Texte intégral
Jean-Pierre Elkabbach : L’histoire se répète elle ? Vous vous étiez trouvé face au même Miloševi? dans la guerre de Bosnie. L’OTAN demande aujourd’hui de bombarder la Yougoslavie, n’y a-t-il pas d’alternative ?
Alain Juppé : On a essayé toutes les alternatives, je crois. Et l’intense activité diplomatique qui s’est déployée depuis des mois et des mois, notamment avec la rencontre de Rambouillet, puis celle de Paris, malheureusement, n’a pas abouti à ce qui était éminemment préférable, c’est-à-dire une solution politique. Dans ces conditions, si on veut arrêter le processus de violence actuelle et ne pas accepter l’inacceptable, je crois que le recours à la force est, hélas, inévitable.
Jean-Pierre Elkabbach : Et vous acceptez, vous soutenez l’usage de la force éventuelle ?
Alain Juppé : Je le répète. Aujourd’hui, c’est la seule solution, si l’on veut marquer un coup d’arrêt et éviter que se poursuivent des violences tout à fait inacceptables.
Jean-Pierre Elkabbach : On peut dire que, tant que les bombardiers n’ont pas décollé, la guerre peut être suspendue à l’ultime instant ?
Alain Juppé : Je l’espère de tout cœur. Et je suis convaincu que les diplomates continuent à agir aujourd’hui encore.
Jean-Pierre Elkabbach : C’est ce qui s’était passé à Sarajevo ?
Alain Juppé : Oui, à Sarajevo, le contexte était un petit peu différent. Il y avait eu, en janvier 1994, un abominable massacre sur le marché de Sarajevo, à la suite d’un attentat, avec des dizaines et des dizaines de victimes civiles.
Jean-Pierre Elkabbach : C’était la période de l’épuration ethnique.
Alain Juppé : Oui, et puis Sarajevo bombardée, les snippers, cette ville martyre. Et là, il y avait eu un sursaut de la conscience internationale et notamment de la diplomatie qui avait dit : on ne peut pas accepter cela. Nous nous étions mis tout de suite d’accord avec les Américains, et nous avions mis au point un ultimatum adressé aux Serbes en leur disant : « Si, tel jour, à telle heure, vous ne retirez pas vos armes lourdes loin de Sarajevo, nous frapperons. » Ça a été une période évidemment dramatique, et puis, finalement, ça a marché : les Serbes ont cédé au dernier moment.
Jean-Pierre Elkabbach : Il vous est arrivé de rencontrer Miloševi?, avec le ministre des affaires étrangères britannique. Quel type d’homme est-ce ?

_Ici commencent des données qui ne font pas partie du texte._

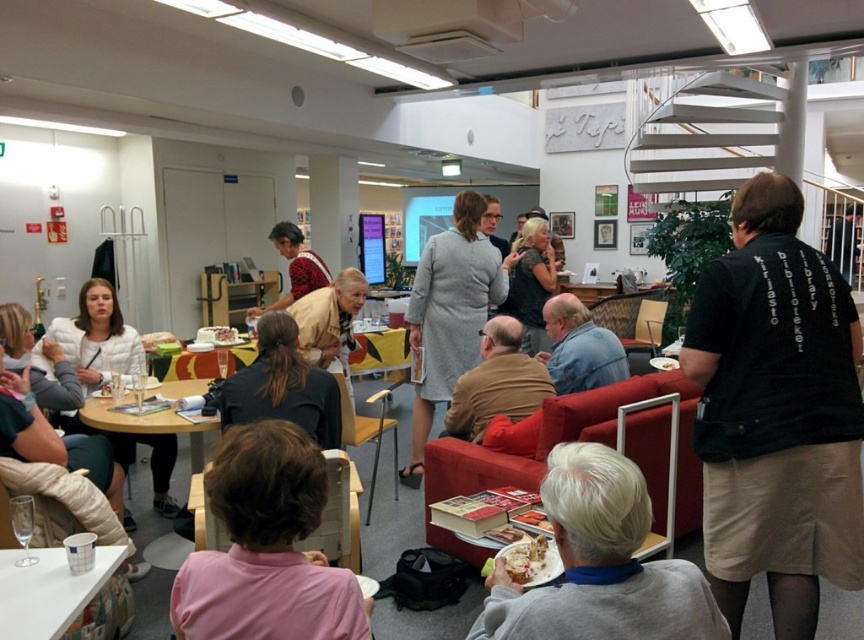 You are standing at the entrance of the room and want to go to the black fabric library at right. Which direction should you move in to reach it?

Since the black fabric library at right is located at coordinates point (776, 413), you should move towards the right side of the room to reach it. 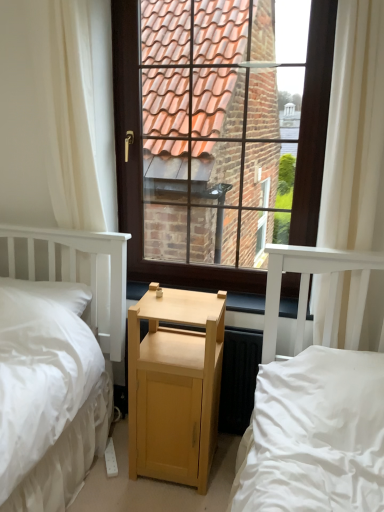 The height and width of the screenshot is (512, 384). Identify the location of free space to the left of light wood nightstand at center. (111, 474). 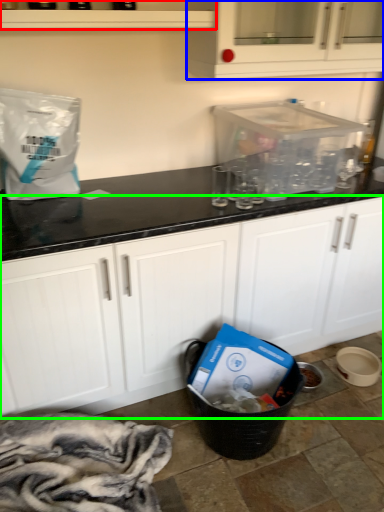 Question: Based on their relative distances, which object is nearer to shelf (highlighted by a red box)? Choose from cabinetry (highlighted by a blue box) and cabinetry (highlighted by a green box).

Choices:
 (A) cabinetry
 (B) cabinetry

Answer: (A) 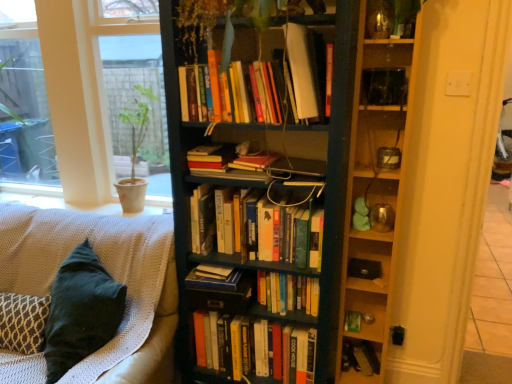 This screenshot has height=384, width=512. I want to click on empty space that is ontop of hardcover books at center, arranged as the 7th book when ordered from the bottom, so click(x=214, y=142). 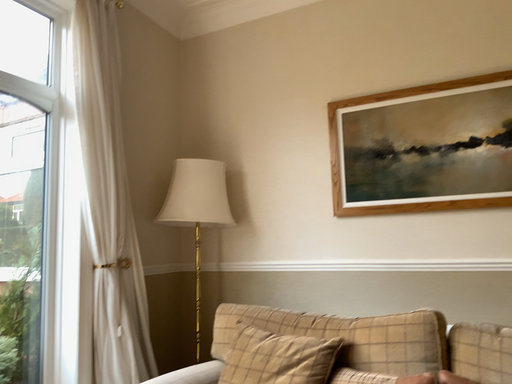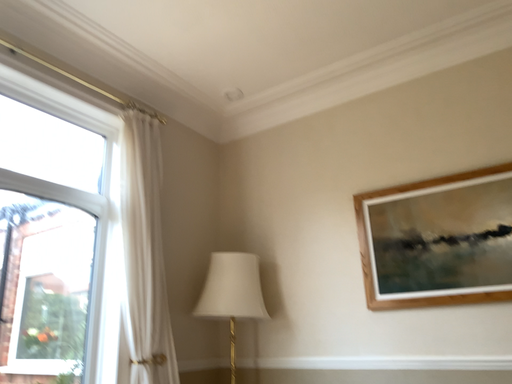 Question: How did the camera likely rotate when shooting the video?

Choices:
 (A) rotated left
 (B) rotated right

Answer: (A) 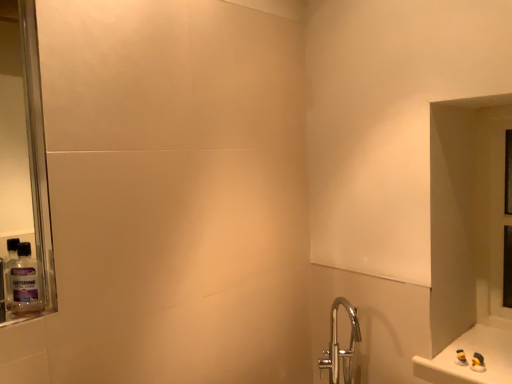 Question: Can you confirm if clear plastic mouthwash at left is wider than transparent glass door at right?

Choices:
 (A) no
 (B) yes

Answer: (A)

Question: From a real-world perspective, is clear plastic mouthwash at left beneath transparent glass door at right?

Choices:
 (A) no
 (B) yes

Answer: (A)

Question: Is clear plastic mouthwash at left turned away from transparent glass door at right?

Choices:
 (A) yes
 (B) no

Answer: (B)

Question: Does clear plastic mouthwash at left appear on the right side of transparent glass door at right?

Choices:
 (A) yes
 (B) no

Answer: (B)

Question: Does clear plastic mouthwash at left touch transparent glass door at right?

Choices:
 (A) yes
 (B) no

Answer: (B)

Question: From a real-world perspective, is white glossy counter at lower right above or below transparent glass door at right?

Choices:
 (A) below
 (B) above

Answer: (A)

Question: In terms of height, does white glossy counter at lower right look taller or shorter compared to transparent glass door at right?

Choices:
 (A) short
 (B) tall

Answer: (A)

Question: Considering their positions, is white glossy counter at lower right located in front of or behind transparent glass door at right?

Choices:
 (A) front
 (B) behind

Answer: (A)

Question: Is point (489, 357) positioned closer to the camera than point (500, 306)?

Choices:
 (A) closer
 (B) farther

Answer: (A)

Question: From the image's perspective, is clear plastic mouthwash at left above or below white glossy counter at lower right?

Choices:
 (A) above
 (B) below

Answer: (A)

Question: Is clear plastic mouthwash at left situated inside white glossy counter at lower right or outside?

Choices:
 (A) outside
 (B) inside

Answer: (A)

Question: Based on their positions, is clear plastic mouthwash at left located to the left or right of white glossy counter at lower right?

Choices:
 (A) right
 (B) left

Answer: (B)

Question: In the image, is clear plastic mouthwash at left positioned in front of or behind white glossy counter at lower right?

Choices:
 (A) front
 (B) behind

Answer: (A)

Question: Looking at the image, does transparent glass door at right seem bigger or smaller compared to clear plastic mouthwash at left?

Choices:
 (A) small
 (B) big

Answer: (B)

Question: Relative to clear plastic mouthwash at left, is transparent glass door at right in front or behind?

Choices:
 (A) behind
 (B) front

Answer: (A) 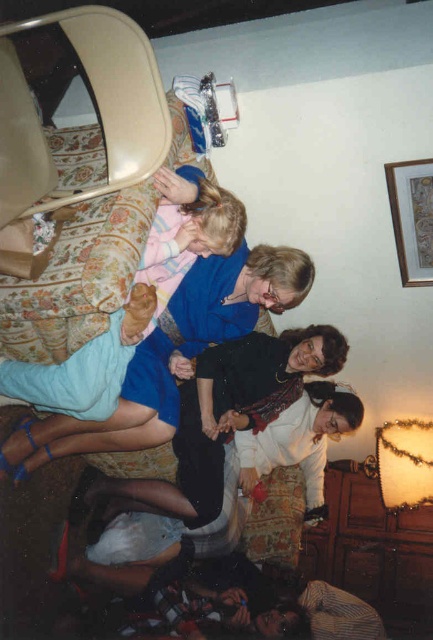 Question: Which of the following is the farthest from the observer?

Choices:
 (A) blue fabric dress at center
 (B) light blue denim pants at center

Answer: (A)

Question: Can you confirm if blue fabric dress at center is thinner than light blue denim pants at center?

Choices:
 (A) no
 (B) yes

Answer: (A)

Question: Which point appears closest to the camera in this image?

Choices:
 (A) (28, 442)
 (B) (157, 212)

Answer: (B)

Question: Does blue fabric dress at center have a lesser width compared to light blue denim pants at center?

Choices:
 (A) yes
 (B) no

Answer: (B)

Question: Considering the relative positions of blue fabric dress at center and light blue denim pants at center in the image provided, where is blue fabric dress at center located with respect to light blue denim pants at center?

Choices:
 (A) above
 (B) below

Answer: (B) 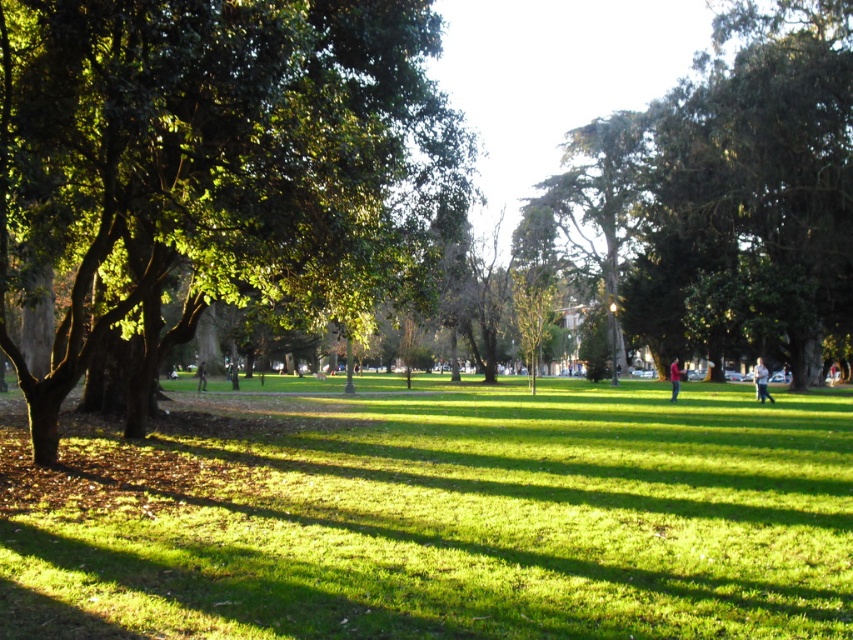 Question: Which point is farther to the camera?

Choices:
 (A) light brown leather jacket at center
 (B) light brown wooden bench at center
 (C) red matte jacket at center

Answer: (B)

Question: Is green grassy at center thinner than light brown wooden bench at center?

Choices:
 (A) no
 (B) yes

Answer: (A)

Question: Which point appears farthest from the camera in this image?

Choices:
 (A) (231, 385)
 (B) (711, 528)
 (C) (677, 392)
 (D) (204, 381)

Answer: (D)

Question: Estimate the real-world distances between objects in this image. Which object is closer to the green grassy at center?

Choices:
 (A) light brown wooden bench at center
 (B) red matte jacket at center
 (C) green leafy tree at center

Answer: (C)

Question: Does light brown leather jacket at center appear over light brown wooden bench at center?

Choices:
 (A) no
 (B) yes

Answer: (A)

Question: Observing the image, what is the correct spatial positioning of green grassy at center in reference to light blue jeans at lower right?

Choices:
 (A) left
 (B) right

Answer: (A) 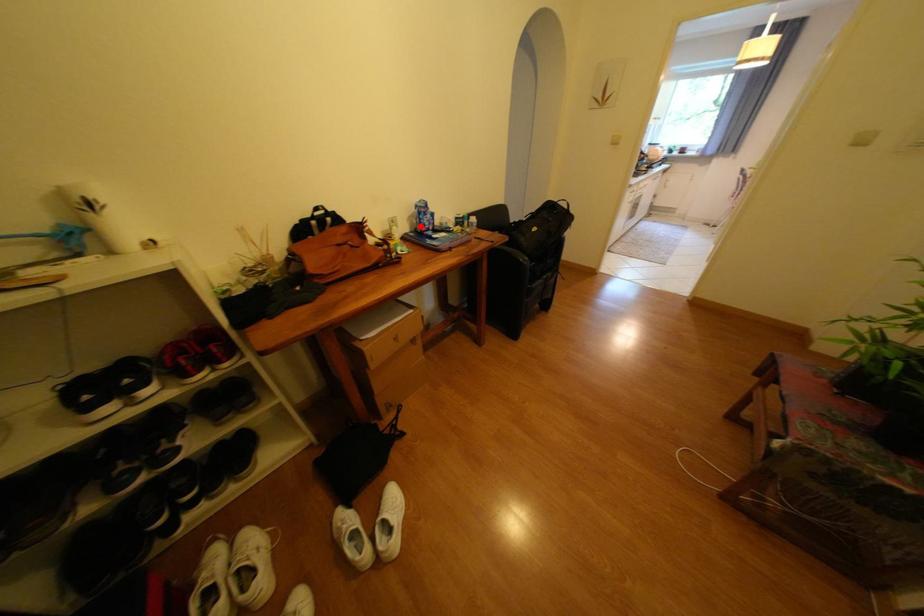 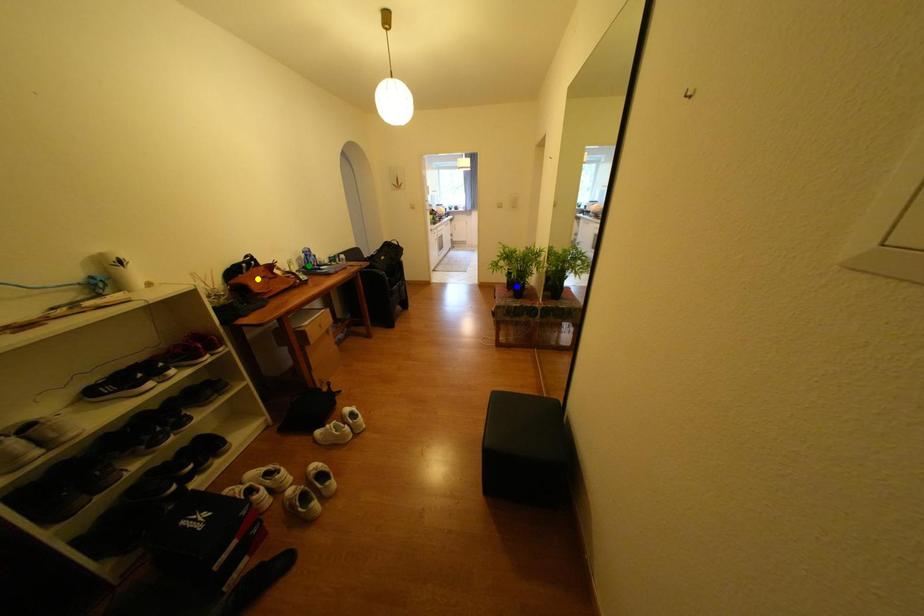 Question: I am providing you with two images of the same scene from different viewpoints. A red point is marked on the first image. You are given multiple points on the second image. Can you choose the point in image 2 that corresponds to the point in image 1?

Choices:
 (A) green point
 (B) yellow point
 (C) blue point

Answer: (A) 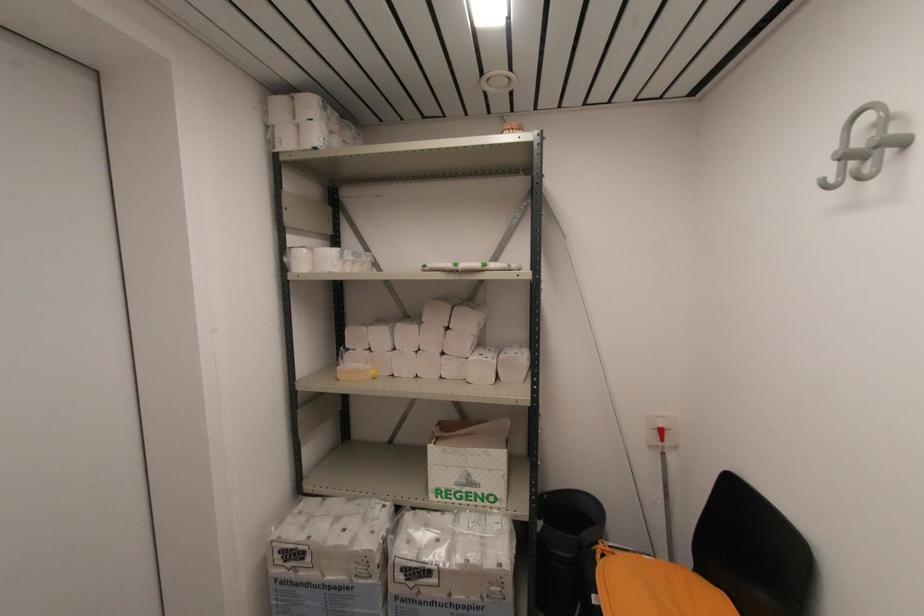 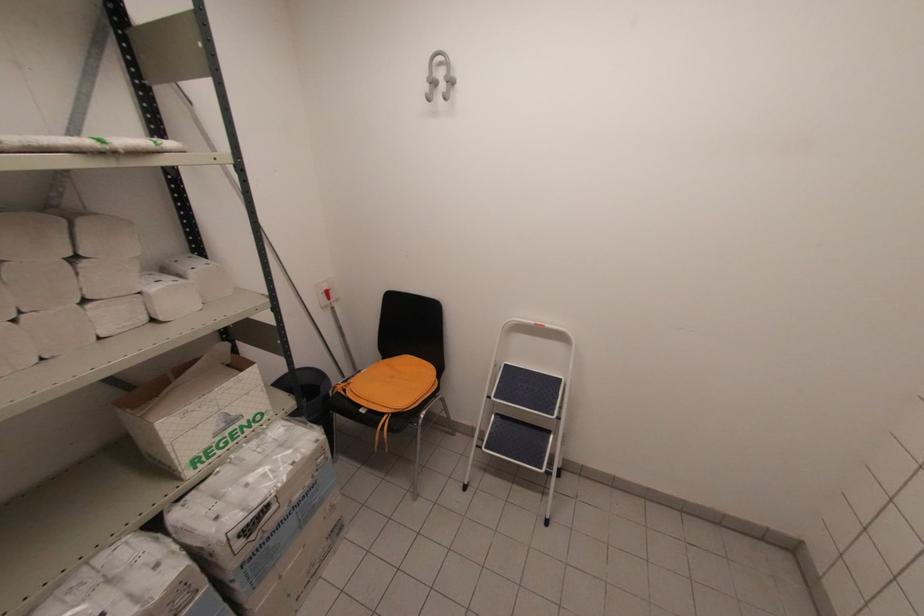 Question: I am providing you with two images of the same scene from different viewpoints. After the viewpoint changes to image2, which objects are now occluded?

Choices:
 (A) orange chair cushion
 (B) grey wall hook
 (C) open cardboard box
 (D) none of these

Answer: (D) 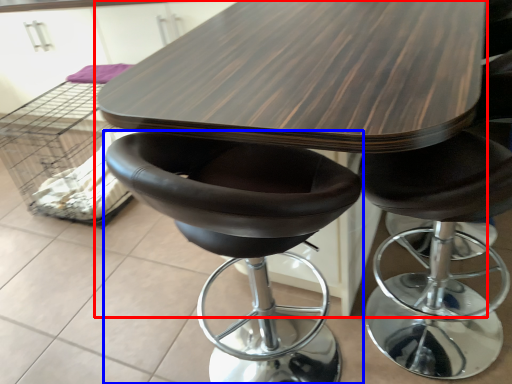 Question: Among these objects, which one is farthest to the camera, table (highlighted by a red box) or chair (highlighted by a blue box)?

Choices:
 (A) table
 (B) chair

Answer: (A) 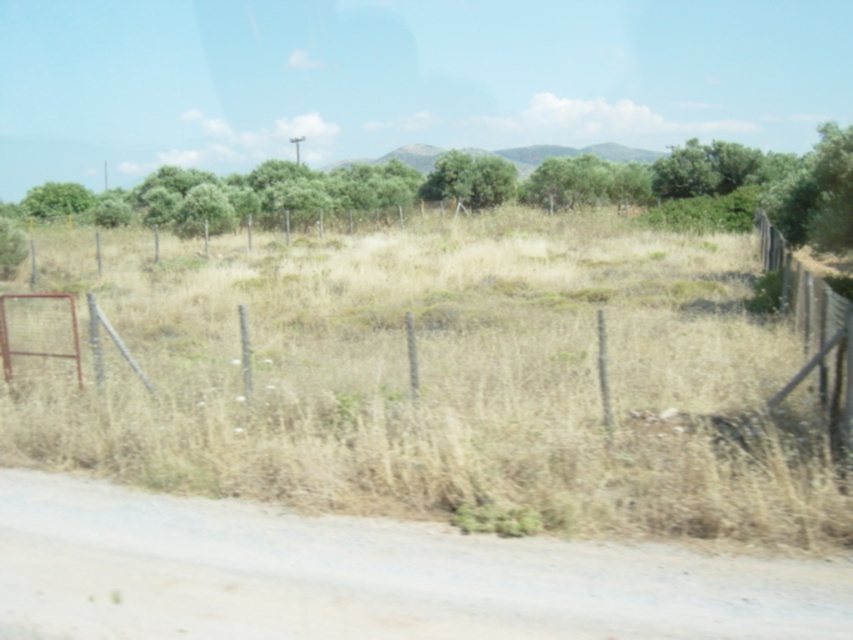 You are standing at the center of the image and want to walk to the brown dirt track at lower left. In which general direction should you head?

The brown dirt track at lower left is located at point (367, 576) in 2D coordinates, so you should head towards the lower left direction to reach it.

Consider the image. You are a hiker trying to navigate through the rural landscape shown. You need to decide whether to follow the brown dirt track at lower left or head towards the green leafy tree at upper center. Based on their sizes in the image, which path would likely be narrower or smaller in real life?

The brown dirt track at lower left occupies less space than the green leafy tree at upper center, so the brown dirt track at lower left is likely narrower in real life.

You are driving a car along the brown dirt track at lower left and want to reach the green leafy tree at center. Is the dirt track blocking your path to the tree?

The brown dirt track at lower left is in front of the green leafy tree at center, so the dirt track is not blocking your path to the tree. You can drive along the dirt track towards the tree. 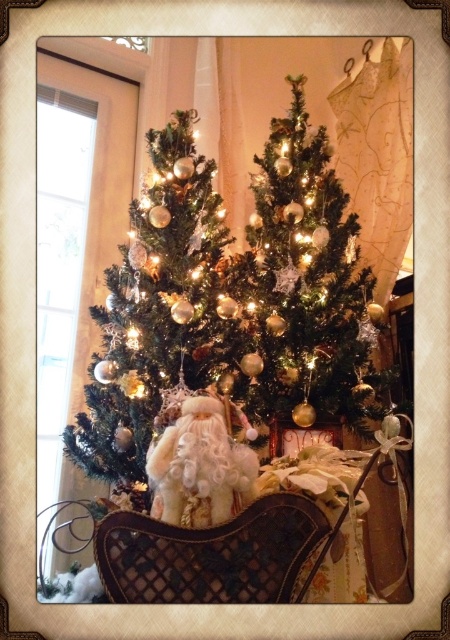 You are a child trying to reach both the shiny gold ornaments at left and the shiny gold ornaments at center on the Christmas tree. If your arms can only reach up to 7 inches, can you grab both of them?

The shiny gold ornaments at left is 7.45 inches away from shiny gold ornaments at center. Since your arms can only reach up to 7 inches, you cannot grab both of them as the distance between them exceeds your reach.

Based on the scene description, where are the shiny gold ornaments at left located in terms of their 2D coordinates?

The shiny gold ornaments at left are located at the 2D coordinates of point (161, 339).

You are standing in front of the Christmas tree and want to place a new decoration. Where exactly should you place the shiny gold ornaments at left relative to the tree?

The shiny gold ornaments at left should be placed at the coordinates (161, 339) relative to the tree.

Alain Juppé : C’est vrai, je suis allé avec Douglas Hurd, à Belgrade, rencontrer Miloševi?. Nous avons eu de longs entretiens parce que c’est un homme bavard. C’est un homme intelligent, extrêmement fin et rusé, d’une très grande détermination, très séducteur aussi dans la conversation et dans la diplomatie.
Jean-Pierre Elkabbach : Il parle anglais, français… ?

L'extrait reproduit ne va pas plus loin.